Wednesday, October 31, 2007
Okay, I'm done torturing you guys with rants on the insanity of various forms of male facial hair. For now.
Today's Halloween here in Amreekistan. For those of you not in the know, it's an arcane and bizarre holiday in which people are allowed the liberty to dress up as French Maids in polite company, demand sweets from complete strangers, and vandalize property. My kind of holiday! Except that, well, I'm Muslim, and we don't jive like that. We're not allowed to bandwagon on other people's holidays. Especially god of death and decay honoring ones. Sigh.
But apparently I don't even need to try to get credit for my Halloween spirit. Those of you who know me are probably aware of my, ahem, unusual taste in clothing. Lets just say as a multi-racial, culturally confused, contra-generational odd ball, I don't dress like most folk. Being the patchwork quilt of humanity that I am, I figure I get to wear whatever I damned well please, even if it looks like a museum piece.

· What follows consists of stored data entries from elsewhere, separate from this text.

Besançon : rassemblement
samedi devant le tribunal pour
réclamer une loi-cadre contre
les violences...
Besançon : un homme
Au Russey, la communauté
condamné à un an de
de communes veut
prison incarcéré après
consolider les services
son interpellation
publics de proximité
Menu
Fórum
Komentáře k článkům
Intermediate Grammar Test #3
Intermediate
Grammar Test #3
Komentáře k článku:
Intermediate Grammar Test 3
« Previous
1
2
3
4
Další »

So then I shouldn't have been surprised when the day before, on my way home from class, my boundary-crossing antics got me thrown into a whole other grouping. That of early Halloween reveler. As I biked past a group of ornery looking teenagers at the local high school, one of them looked up from her pouty angst and excitedly announced - "Look, a girl in Halloween clothes!"
She was pointing at me.
*blinks*Labels: One more bean in Beantown
Uh, you've got a little something on your lip...
Tuesday, October 23, 2007
Sorry guys. Turns out being surrounded by textbooks and nerdlings does not make for very entertaining blog writing. But hey, be happy. It could be worse. You could be LIVING my life instead of having to read about it.
So rather than talk about the mysteries of fraternity hazing (saw a guy in a tiger suit being walked in the rain yesterday), or consider the insane injustice in the world that allows some girls to be beautiful AND geniuses (who knew Engineer Barbie was real) I shall go off on a tangent. A very distant tangent. One that has NOTHING to do with college. NOTHING I SAY!

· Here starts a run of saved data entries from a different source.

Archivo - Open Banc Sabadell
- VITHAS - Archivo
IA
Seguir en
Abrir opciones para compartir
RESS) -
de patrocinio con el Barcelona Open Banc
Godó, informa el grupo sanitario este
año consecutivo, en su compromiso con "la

Let us instead consider mustaches. Where on earth do these things come from? And what exactly is the big idea? And most simply, WHY DEAR GOD, WHY?!

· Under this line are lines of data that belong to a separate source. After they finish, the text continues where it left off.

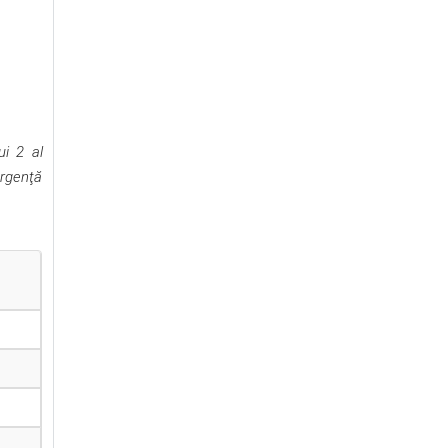
ui 2 al
Urgenţă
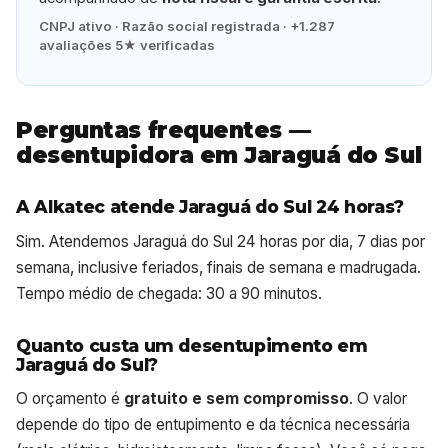
CNPJ ativo · Razão social registrada · +1.287
avaliações 5★ verificadas
Perguntas frequentes —
desentupidora em Jaraguá do Sul
A Alkatec atende Jaraguá do Sul 24 horas?
Sim. Atendemos Jaraguá do Sul 24 horas por dia, 7 dias por
semana, inclusive feriados, finais de semana e madrugada.
Tempo médio de chegada: 30 a 90 minutos.
Quanto custa um desentupimento em
Jaraguá do Sul?
O orçamento é
gratuito e sem compromisso
. O valor
depende do tipo de entupimento e da técnica necessária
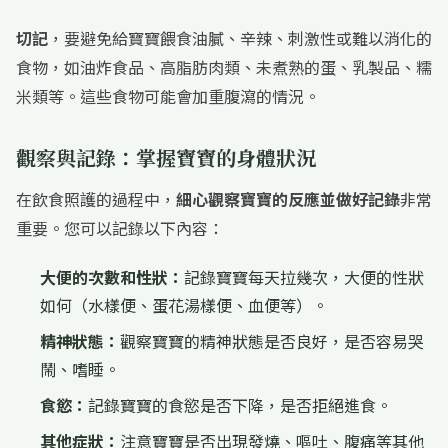
切記
，要避免給寶寶餵食油膩、辛辣、刺激性或難以消化的
食物，如油炸食品、高脂肪肉類、未煮熟的蛋、乳製品、糯
米類等。這些食物可能會加重腹瀉的情況。
觀察與記錄：掌握寶寶的身體狀況
在飲食照護的過程中，
細心觀察寶寶的反應並做好記錄
非常
重要。您可以記錄以下內容：
大便的次數和性狀：
記錄寶寶每天拉幾次，大便的性狀
如何（水樣便、蛋花湯樣便、血便等）。
精神狀態：
觀察寶寶的精神狀態是否良好，是否容易哭
鬧、嗜睡。
食慾：
記錄寶寶的食慾是否下降，是否拒絕進食。
其他症狀：
注意寶寶是否出現發燒、嘔吐、腹痛等其他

I get the two other extremes in the male facial hair situation – clean shaved or bearded. Guys grow hair on their faces. Apparently lots of it. Either you fight the good (or bad if you’re into the sunnah) fight and keep your facial hair in a constant state of retreat, or you accept the inevitable and perhaps evolution and become a hairy beast.
Dudes who may be vain, insufficiently hairy, non-daring or just want to look ‘clean’ (a euphemism for non-serial-killing-truckdriver-cultleader) tend to go for the hairless look. Guys who are either religious (Muslim, Jewish, Amish), rustic, lazy, or ugly (a good beard masks a thousand flaws, or at least a weak chin) are usually the bearded ones. Generally. I know I’m painting with rather a broad brush here, but hey, work with me.
Then you have mustaches – an insane aberration of the equation. You don’t get the effect of being cleanshaven – namely appearing normal. And you don’t get the benefit of the beard – the time saved not grooming. What you have instead is the worst of both worlds.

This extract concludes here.